ローカライズするなら、英語、中国語の次はスペイン語!?│翻訳会社ブログ

ビジネス戦略で重要なスペイン語

ローカライズするなら、英語、中国語の次はスペイン語!?

外国語とプレゼン

製品やサービスを展開するターゲットやエリアは慎重に選ぶ必要があります。北米やヨーロッパはもちろん、近年成長の著しい中国やアジア諸国なども、有力な候補に挙がるでしょう。

では、スペイン語圏である中南米はどうでしょうか。中南米と聞いても、サッカーやフラメンコ、タンゴを思い出す程度で、日本人にはあまり馴染みがない地域かもしれません。しかし、中南米という地域とスペイン語は、ビジネス戦略において重要度が高まりそうです。

意外に広く使用されているスペイン語

スペイン語はスペインのほか、ブラジルをのぞく中南米の国々で使われています。ブラジルではポルトガル語が使われていますが、スペイン語と共通の部分が多くスペイン語も通じます。つまり、中南米はスペイン語でほぼカバーできるというわけです。ただし、同じスペイン語でも、スペインと中南米、また、中南米の中でも地域によって違いがあり、ローカライズが難しいところもあるという点を念頭に置いておく必要はあるでしょう。

スペイン語を母国語とする人口は中国語、英語に次いで3番目です。スペイン語を使用している人口も中国語や英語、ヒンディー語に次いで多く、国連の公用語としても使用されています。また、英語の次に学習する人が多く、アメリカのヒスパニック(中南米)系人口の増加にともない、使用する人口が現在も増え続けている点も重要なポイントです。

さらに、インターネットでのスペイン語の割合は、英語、中国語に次いで3番目に多い言語となっています。インターネットで使用頻度が高いということは、すなわち、自社のウェブサイトをスペイン語でローカライズすれば、多くの人に見てもらえる可能性が高いと言えます。

潜在的な成長が見込める中南米エリア

中南米諸国は経済成長がめざましく、今後の成長も見込まれています。特に、ブラジルは高度成長を続けるBRICs4カ国の1つであり、人口の多さや広大な国土、豊かな資源を持つ大きな市場です。日系の移民の歴史もあり、日本とも関係の深い国であることも魅力でしょう。

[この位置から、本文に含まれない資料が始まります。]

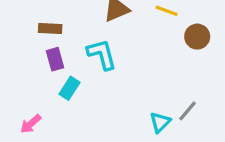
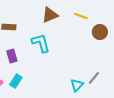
purple rectangle: (55, 59) -> (12, 56), moved
cyan rectangle: (70, 88) -> (16, 81), moved

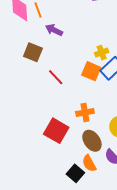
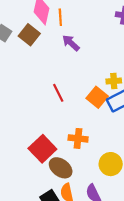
brown square: (33, 52) -> (29, 35), moved
brown ellipse: (92, 141) -> (61, 168), moved, turned -35

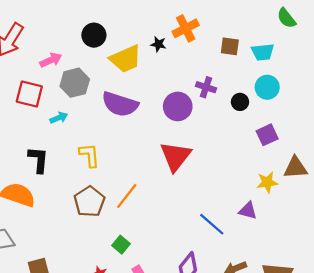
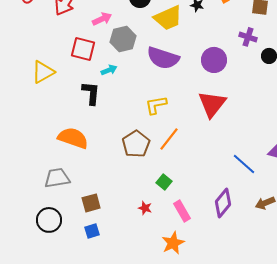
purple cross: (206, 87) -> (248, 37), moved
yellow L-shape: (89, 155) -> (156, 105), moved, turned -95
black L-shape: (38, 160) -> (91, 93), moved

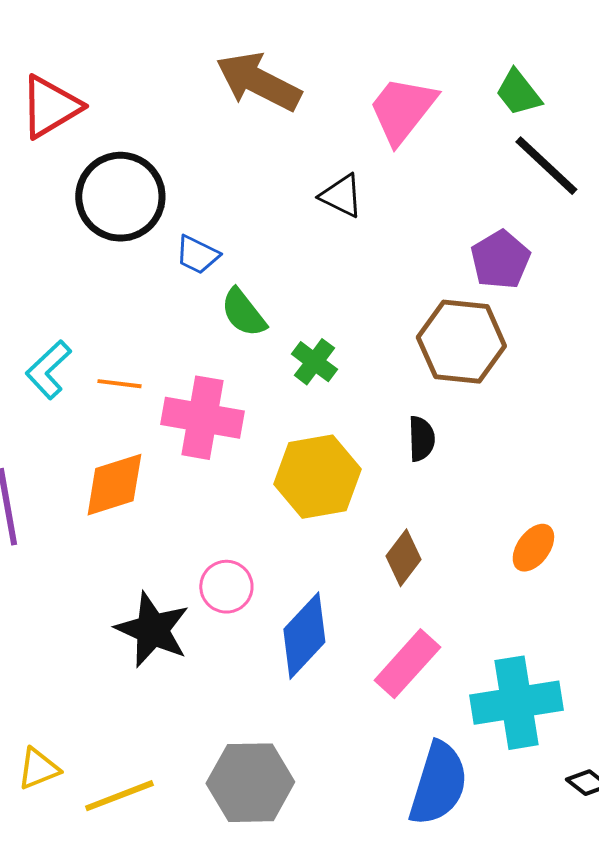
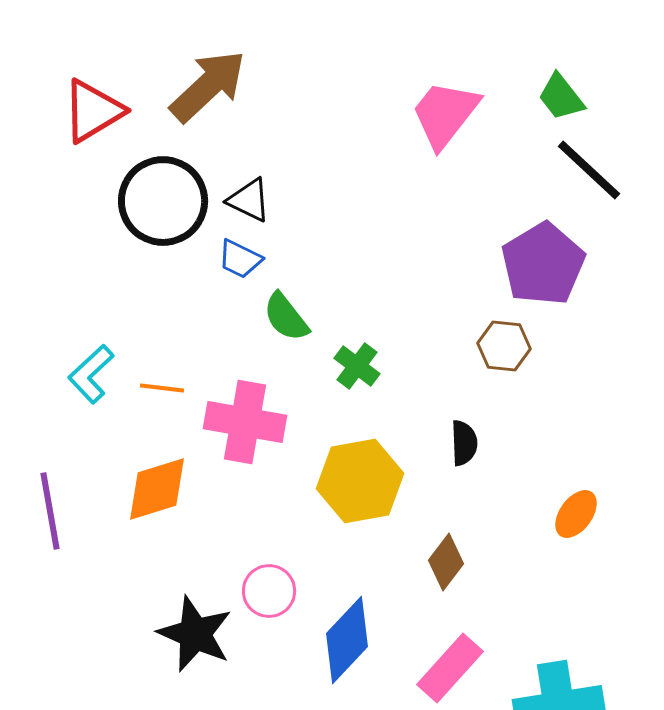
brown arrow: (258, 82) -> (208, 86), moved, turned 110
black triangle: (341, 196) -> (249, 200), moved
purple pentagon: (500, 260) -> (543, 264), size x1.4
brown hexagon: (461, 342) -> (504, 346), size x0.6
orange ellipse: (533, 548) -> (576, 514), moved

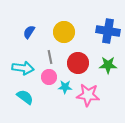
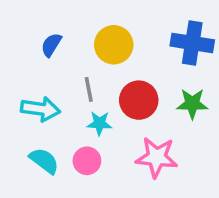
pink circle: (49, 77) -> (87, 161), moved
cyan star: (65, 87) -> (99, 123), moved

中南米諸国の他の国々は、以前はテロやインフレなどで不安定な状態でしたが、治安対策や経済政策によって徐々に落ち着きつつあり、今後の成長が期待できます。資源と労働人口も豊富なことから、産業の発展が見込めます。

北米市場に切り込む手段にも

一方、北米ではヒスパニック系の人口が増加し続けています。特に、アメリカでもっとも人口の多いカリフォルニア州では、ヒスパニック系の人口が白人と同程度になるとの予想もされているほどで、ヒスパニック系の人々がアメリカ市場の大きな部分を占めるようになっています。

つまり、スペイン語でローカライズすれば、中南米だけでなく、ヒスパニック系を中心に北米市場へ参入する糸口にもなるでしょう。

その最たる例が『LINE』です。チャット/無料通話アプリの『LINE』は、2012年からスペイン語版を提供開始。人気のサッカー選手の似顔絵をスタンプに使用し、テレビCMを行うことで、スペインを中心としたヨーロッパで1800万以上のユーザーを獲得。さらにスペインの大手通信会社と提携し、中南米で発売するスマートフォンに『LINE』を標準搭載するまでに至りました。まず、中南米のユーザーを獲得し、それを足がかりにアメリカのヒスパニック系をも取り込む機会をうかがっているようです。

まとめ

多くの国で話され、インターネットでも広く使われているスペイン語の重要性は高く、中南米全体をカバーし、北米市場への足がかりとなる点は見逃せません。

日本人にとってはやや馴染みがうすいかもしれませんが、スペイン語やスペイン語圏への進出は、戦略的に大きな意味を持ちます。英語圏、中国語圏と並ぶ有力な1つの候補として考えてみる価値が大いにあると言えるでしょう。